Arnaque bancaire : le récit glaçant d'une Gardoise dépouillée de 3 000 euros
Les escroqueries par manipulation connaissent une progression alarmante. Selon le dernier rapport de l'Observatoire de la sécurité des moyens de paiement (OSMP), publié mercredi 9 septembre, ces fraudes ont représenté 516 millions d'euros de préjudices en 2025. Dans le Gard, Aurore, 55 ans, a perdu 3 000 euros en quelques heures. Récit d'un piège redoutable.

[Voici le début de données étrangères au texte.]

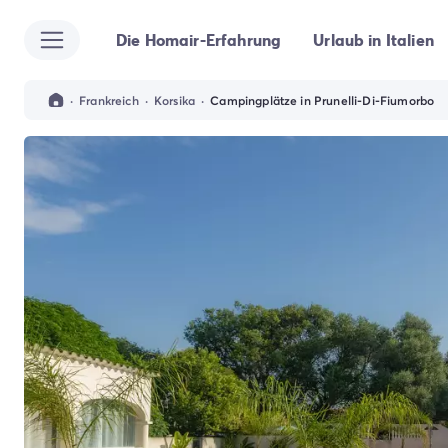
Die Homair-Erfahrung
Urlaub in Italien
Alle Reiseziele
Campingplatz Italien
Campingplatz Abruzzen
·
Frankreich
·
Korsika
·
Campingplätze in Prunelli-Di-Fiumorbo
Campingplatz Apulien
Campingplatz Emilia Romagna
Campingplatz Rimini
Campingplatz Latium
Campingplatz Rom
Campingplatz Lombardei
Campingplatz Gardasee
Campingplatz Cisano di Bardolino
Campingplatz Riva del Garda
Campingplatz Lago Maggiore
Campingplatz Marken
Campingplatz Sardinien
Campingplatz Toskana
Campingplatz Florenz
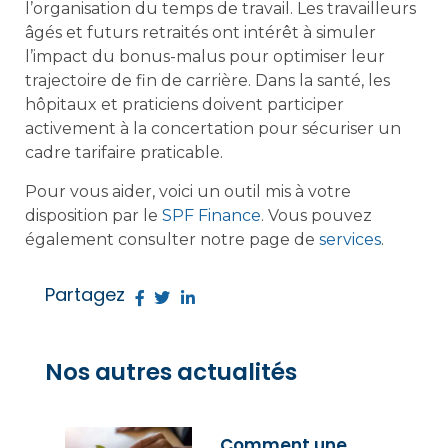
l’organisation du temps de travail. Les travailleurs
âgés et futurs retraités ont intérêt à simuler
l’impact du bonus-malus pour optimiser leur
trajectoire de fin de carrière. Dans la santé, les
hôpitaux et praticiens doivent participer
activement à la concertation pour sécuriser un
cadre tarifaire praticable.
Pour vous aider, voici un outil mis à votre
disposition par le
SPF Finance
. Vous pouvez
également consulter notre page de
services
.
Partagez
Nos autres actualités
Comment une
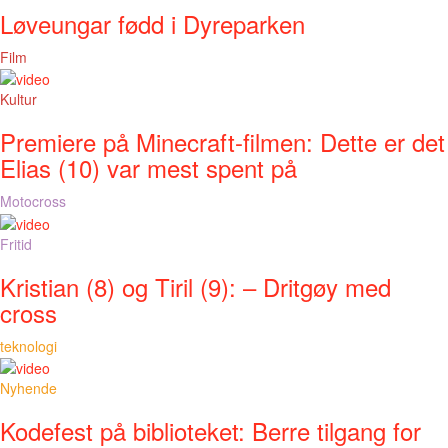
Løveungar fødd i Dyreparken
Film
Kultur
Premiere på Minecraft-filmen: Dette er det
Elias (10) var mest spent på
Motocross
Fritid
Kristian (8) og Tiril (9): – Dritgøy med
cross
teknologi
Nyhende
Kodefest på biblioteket: Berre tilgang for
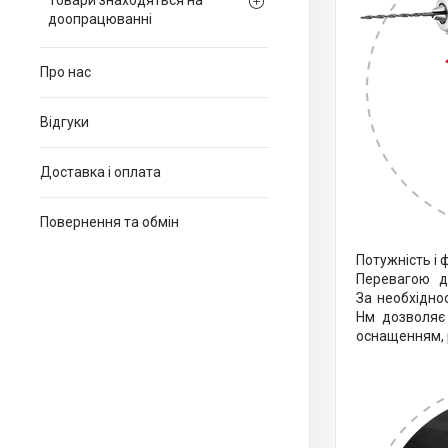
Товари знаходяться на
доопрацюванні
Про нас
Відгуки
Доставка і оплата
Повернення та обмін
Потужність і 
Перевагою д
За необхідно
Нм дозволяє
оснащенням, р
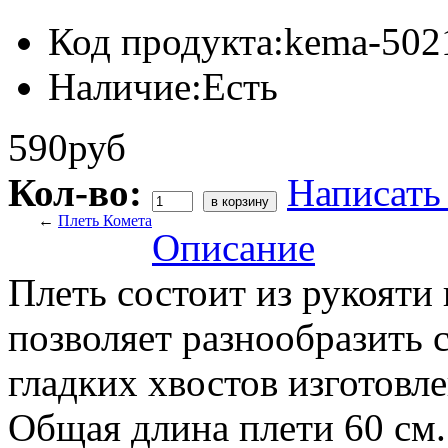
Код продукта:
kema-502
Наличие:
Есть
590руб
Кол-во:
Написать
←
Плеть Комета
Описание
Плеть состоит из рукояти
позволяет разнообразить 
гладких хвостов изготовл
Общая длина плети 60 см.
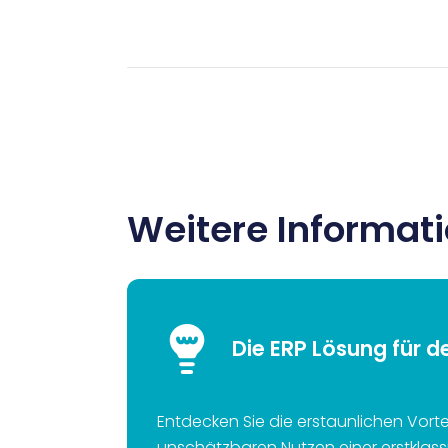
Weitere Informat
Die ERP Lösung für d
Entdecken Sie die erstaunlichen Vort
unschätzbaren Nutzen einer erstklas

Elle est encore sous le choc. Comme abasourdie. Et surtout, elle s'en veut terriblement de n'avoir rien vu venir. Pas seulement parce qu'elle a perdu plusieurs milliers d'euros : elle ne comprend pas comment elle a pu se laisser embarquer dans une situation pareille.
Un piège qui se referme sur une vente anodine
Tout commence lundi. Le fils d'Aurore, 18 ans, met en vente quelques figurines sur Leboncoin. Une transaction d'une quinzaine d'euros. En apparence anodine. Un acheteur se montre intéressé et propose de régler immédiatement via Wero, un service que le jeune homme utilise sur son application bancaire. Mais l'opération, affirme son interlocuteur, ne fonctionne pas. Quelqu'un va le rappeler pour régler le problème.
Le lendemain, nouvel appel. Cette fois, un autre homme est au bout du fil. Et le ton monte très vite. « Ça ne passe pas, ça ne marche pas. Mettez-moi vos coordonnées bancaires », insiste l'homme auprès du fils d'Aurore. Jusqu'à devenir franchement agressif : « Mais vous êtes con ou quoi ? »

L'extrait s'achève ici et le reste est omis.